When I spoke of silence and friendship before, my focus was on those things that you cannot speak about with a friend that ultimately break the friendship.
There is another kind of silence that is acceptable, though sometimes uncomfortable, to me, and that is the kind of silence where you hold your tongue.
Granted, there are times when we all need to hold our tongue; those are so universally recognized that I don’t need to discuss them. Other times, though, the decision to speak or not depends on our sensitivity to and awareness of the other person. If there is something I would like to say, but feel hesitant to, then I take the time required to think about it, and to ask myself why I am hesitating.
Sometimes I am hesitating because I want to say something but am not confident of my ability to say it with diplomacy and care; if I don’t think I can say it in a way that will make it possible for the other person to receive it, then there’s no point in saying it. After all, what’s the difference between a communication not shared and a communication not received? Not an awful lot, though sometimes I’ll say something knowing full well that the person can’t or won’t hear what I have to say, because I believe that one day it will make sense to them. I’ve been on the receiving end of such remarks, and though at the time I received them, I didn’t understand, when I later got it, I was grateful to the person who had said it, because I think they were in part instrumental in my getting the idea—however eventually that was.

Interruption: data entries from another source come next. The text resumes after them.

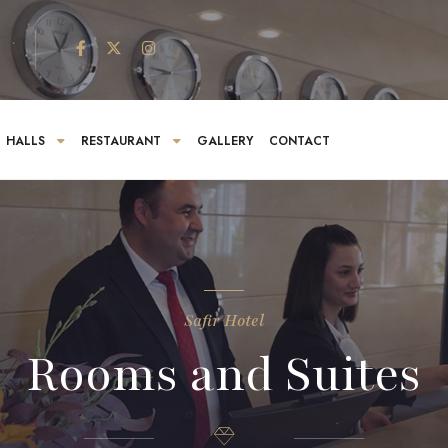
HALLS
RESTAURANT
GALLERY
CONTACT
Safir Hotel
Rooms and Suites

With other people, though, my sense is that they are either dealing with so many other issues that they just cannot yet take on another, or that they are moving so slowly through their life lessons that whatever it is I am seeing, they are not going to get to in this lifetime. So I say nothing.
Other times I hesitate because I have the sense that, were I to say something, that person would be so offended that they would drop the friendship, and the friendship means more to me than perhaps uselessly speaking up. I did lose a friend for a year that way. She was on the phone with me, complaining, as she had so many times before, about a life situation as though she were a victim of circumstances. My heart went out to her, but I didn’t like being taken through the emotional wringer time and again about the same issue when I knew full well she had deliberately and consciously made the choice to be in that situation. So I told her that she had chosen her circumstances (rather bluntly, I’m sorry to say), and she stopped speaking with me. A year later, she forgave me, admitted the truth of what I had said, and had come to a better way of thinking about it herself so that she found purpose in her choices rather than victimhood, and we have remained friends since.
Even so, it is sometimes difficult to know when to speak and when not to. I trust my inner guidance; if my heart is warning me not to say something, I stay quiet. If it is just my head telling me not to say anything, and my heart is guiding me to speak up, then I do my best to say it as quietly and gently as I can.